§ **Task**
Reproduce the records below in their entirety, character for character.
BEGIN Data excerpts
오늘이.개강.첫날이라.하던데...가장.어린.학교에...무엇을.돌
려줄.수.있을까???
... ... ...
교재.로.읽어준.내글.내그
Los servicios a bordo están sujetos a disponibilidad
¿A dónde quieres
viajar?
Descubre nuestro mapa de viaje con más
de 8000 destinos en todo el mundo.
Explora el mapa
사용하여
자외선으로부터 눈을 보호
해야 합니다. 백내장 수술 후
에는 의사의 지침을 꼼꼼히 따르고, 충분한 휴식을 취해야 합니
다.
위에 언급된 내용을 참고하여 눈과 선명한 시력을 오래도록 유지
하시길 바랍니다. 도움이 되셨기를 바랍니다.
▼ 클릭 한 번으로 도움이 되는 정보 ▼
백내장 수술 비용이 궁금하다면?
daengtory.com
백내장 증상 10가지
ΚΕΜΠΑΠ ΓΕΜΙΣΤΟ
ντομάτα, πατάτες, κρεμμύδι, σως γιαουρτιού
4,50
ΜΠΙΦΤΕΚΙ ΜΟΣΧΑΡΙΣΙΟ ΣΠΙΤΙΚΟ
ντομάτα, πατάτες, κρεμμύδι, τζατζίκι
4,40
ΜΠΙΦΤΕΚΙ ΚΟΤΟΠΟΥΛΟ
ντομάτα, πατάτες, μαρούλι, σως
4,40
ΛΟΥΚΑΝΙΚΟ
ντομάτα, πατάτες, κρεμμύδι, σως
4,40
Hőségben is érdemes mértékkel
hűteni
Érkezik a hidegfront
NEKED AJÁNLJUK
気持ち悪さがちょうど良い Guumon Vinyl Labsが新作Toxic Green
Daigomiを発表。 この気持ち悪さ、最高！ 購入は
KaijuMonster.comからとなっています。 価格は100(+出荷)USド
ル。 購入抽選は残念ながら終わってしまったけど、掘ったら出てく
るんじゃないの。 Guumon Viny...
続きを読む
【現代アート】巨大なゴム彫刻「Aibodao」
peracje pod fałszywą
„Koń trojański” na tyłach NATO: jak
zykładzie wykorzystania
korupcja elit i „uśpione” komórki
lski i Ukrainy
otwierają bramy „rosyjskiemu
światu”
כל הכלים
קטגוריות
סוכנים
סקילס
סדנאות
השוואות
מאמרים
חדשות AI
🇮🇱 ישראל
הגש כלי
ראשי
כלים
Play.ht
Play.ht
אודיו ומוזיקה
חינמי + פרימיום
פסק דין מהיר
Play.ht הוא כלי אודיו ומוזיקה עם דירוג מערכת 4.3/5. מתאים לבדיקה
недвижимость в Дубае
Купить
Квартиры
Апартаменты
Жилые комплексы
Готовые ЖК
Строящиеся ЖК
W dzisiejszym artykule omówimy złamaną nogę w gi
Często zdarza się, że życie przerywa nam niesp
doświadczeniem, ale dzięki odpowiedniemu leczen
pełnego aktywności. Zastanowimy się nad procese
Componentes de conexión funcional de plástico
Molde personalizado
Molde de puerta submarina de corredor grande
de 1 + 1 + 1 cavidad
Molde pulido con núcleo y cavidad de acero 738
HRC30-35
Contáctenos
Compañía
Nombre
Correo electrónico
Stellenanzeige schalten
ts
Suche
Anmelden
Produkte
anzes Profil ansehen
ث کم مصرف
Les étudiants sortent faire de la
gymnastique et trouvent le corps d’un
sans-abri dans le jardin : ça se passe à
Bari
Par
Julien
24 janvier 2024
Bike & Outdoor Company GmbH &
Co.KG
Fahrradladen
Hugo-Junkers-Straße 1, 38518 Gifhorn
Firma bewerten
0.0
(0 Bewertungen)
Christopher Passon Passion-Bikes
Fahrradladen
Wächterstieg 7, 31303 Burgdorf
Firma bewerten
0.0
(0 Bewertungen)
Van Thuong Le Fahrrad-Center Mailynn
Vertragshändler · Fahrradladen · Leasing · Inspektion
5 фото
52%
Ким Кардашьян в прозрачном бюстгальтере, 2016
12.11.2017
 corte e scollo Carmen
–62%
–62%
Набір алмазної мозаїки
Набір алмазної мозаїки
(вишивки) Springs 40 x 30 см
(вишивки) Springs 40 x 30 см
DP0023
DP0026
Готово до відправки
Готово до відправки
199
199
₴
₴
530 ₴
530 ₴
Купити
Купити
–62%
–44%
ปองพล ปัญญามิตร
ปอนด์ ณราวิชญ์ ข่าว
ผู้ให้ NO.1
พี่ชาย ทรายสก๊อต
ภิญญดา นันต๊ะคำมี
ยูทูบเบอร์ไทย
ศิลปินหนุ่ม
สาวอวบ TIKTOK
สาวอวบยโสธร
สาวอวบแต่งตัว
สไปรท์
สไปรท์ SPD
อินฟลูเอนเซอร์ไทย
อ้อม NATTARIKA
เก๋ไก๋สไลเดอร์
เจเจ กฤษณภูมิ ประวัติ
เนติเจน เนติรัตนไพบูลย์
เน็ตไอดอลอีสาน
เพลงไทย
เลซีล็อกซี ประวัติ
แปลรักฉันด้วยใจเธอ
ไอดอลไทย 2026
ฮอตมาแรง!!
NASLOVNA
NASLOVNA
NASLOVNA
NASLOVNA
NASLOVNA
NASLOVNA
END Data excerpts
§ **Result**
오늘이.개강.첫날이라.하던데...가장.어린.학교에...무엇을.돌
려줄.수.있을까???
... ... ...
교재.로.읽어준.내글.내그
Los servicios a bordo están sujetos a disponibilidad
¿A dónde quieres
viajar?
Descubre nuestro mapa de viaje con más
de 8000 destinos en todo el mundo.
Explora el mapa
사용하여
자외선으로부터 눈을 보호
해야 합니다. 백내장 수술 후
에는 의사의 지침을 꼼꼼히 따르고, 충분한 휴식을 취해야 합니
다.
위에 언급된 내용을 참고하여 눈과 선명한 시력을 오래도록 유지
하시길 바랍니다. 도움이 되셨기를 바랍니다.
▼ 클릭 한 번으로 도움이 되는 정보 ▼
백내장 수술 비용이 궁금하다면?
daengtory.com
백내장 증상 10가지
ΚΕΜΠΑΠ ΓΕΜΙΣΤΟ
ντομάτα, πατάτες, κρεμμύδι, σως γιαουρτιού
4,50
ΜΠΙΦΤΕΚΙ ΜΟΣΧΑΡΙΣΙΟ ΣΠΙΤΙΚΟ
ντομάτα, πατάτες, κρεμμύδι, τζατζίκι
4,40
ΜΠΙΦΤΕΚΙ ΚΟΤΟΠΟΥΛΟ
ντομάτα, πατάτες, μαρούλι, σως
4,40
ΛΟΥΚΑΝΙΚΟ
ντομάτα, πατάτες, κρεμμύδι, σως
4,40
Hőségben is érdemes mértékkel
hűteni
Érkezik a hidegfront
NEKED AJÁNLJUK
気持ち悪さがちょうど良い Guumon Vinyl Labsが新作Toxic Green
Daigomiを発表。 この気持ち悪さ、最高！ 購入は
KaijuMonster.comからとなっています。 価格は100(+出荷)USド
ル。 購入抽選は残念ながら終わってしまったけど、掘ったら出てく
るんじゃないの。 Guumon Viny...
続きを読む
【現代アート】巨大なゴム彫刻「Aibodao」
peracje pod fałszywą
„Koń trojański” na tyłach NATO: jak
zykładzie wykorzystania
korupcja elit i „uśpione” komórki
lski i Ukrainy
otwierają bramy „rosyjskiemu
światu”
כל הכלים
קטגוריות
סוכנים
סקילס
סדנאות
השוואות
מאמרים
חדשות AI
🇮🇱 ישראל
הגש כלי
ראשי
כלים
Play.ht
Play.ht
אודיו ומוזיקה
חינמי + פרימיום
פסק דין מהיר
Play.ht הוא כלי אודיו ומוזיקה עם דירוג מערכת 4.3/5. מתאים לבדיקה
недвижимость в Дубае
Купить
Квартиры
Апартаменты
Жилые комплексы
Готовые ЖК
Строящиеся ЖК
W dzisiejszym artykule omówimy złamaną nogę w gi
Często zdarza się, że życie przerywa nam niesp
doświadczeniem, ale dzięki odpowiedniemu leczen
pełnego aktywności. Zastanowimy się nad procese
Componentes de conexión funcional de plástico
Molde personalizado
Molde de puerta submarina de corredor grande
de 1 + 1 + 1 cavidad
Molde pulido con núcleo y cavidad de acero 738
HRC30-35
Contáctenos
Compañía
Nombre
Correo electrónico
Stellenanzeige schalten
ts
Suche
Anmelden
Produkte
anzes Profil ansehen
ث کم مصرف
Les étudiants sortent faire de la
gymnastique et trouvent le corps d’un
sans-abri dans le jardin : ça se passe à
Bari
Par
Julien
24 janvier 2024
Bike & Outdoor Company GmbH &
Co.KG
Fahrradladen
Hugo-Junkers-Straße 1, 38518 Gifhorn
Firma bewerten
0.0
(0 Bewertungen)
Christopher Passon Passion-Bikes
Fahrradladen
Wächterstieg 7, 31303 Burgdorf
Firma bewerten
0.0
(0 Bewertungen)
Van Thuong Le Fahrrad-Center Mailynn
Vertragshändler · Fahrradladen · Leasing · Inspektion
5 фото
52%
Ким Кардашьян в прозрачном бюстгальтере, 2016
12.11.2017
 corte e scollo Carmen
–62%
–62%
Набір алмазної мозаїки
Набір алмазної мозаїки
(вишивки) Springs 40 x 30 см
(вишивки) Springs 40 x 30 см
DP0023
DP0026
Готово до відправки
Готово до відправки
199
199
₴
₴
530 ₴
530 ₴
Купити
Купити
–62%
–44%
ปองพล ปัญญามิตร
ปอนด์ ณราวิชญ์ ข่าว
ผู้ให้ NO.1
พี่ชาย ทรายสก๊อต
ภิญญดา นันต๊ะคำมี
ยูทูบเบอร์ไทย
ศิลปินหนุ่ม
สาวอวบ TIKTOK
สาวอวบยโสธร
สาวอวบแต่งตัว
สไปรท์
สไปรท์ SPD
อินฟลูเอนเซอร์ไทย
อ้อม NATTARIKA
เก๋ไก๋สไลเดอร์
เจเจ กฤษณภูมิ ประวัติ
เนติเจน เนติรัตนไพบูลย์
เน็ตไอดอลอีสาน
เพลงไทย
เลซีล็อกซี ประวัติ
แปลรักฉันด้วยใจเธอ
ไอดอลไทย 2026
ฮอตมาแรง!!
NASLOVNA
NASLOVNA
NASLOVNA
NASLOVNA
NASLOVNA
NASLOVNA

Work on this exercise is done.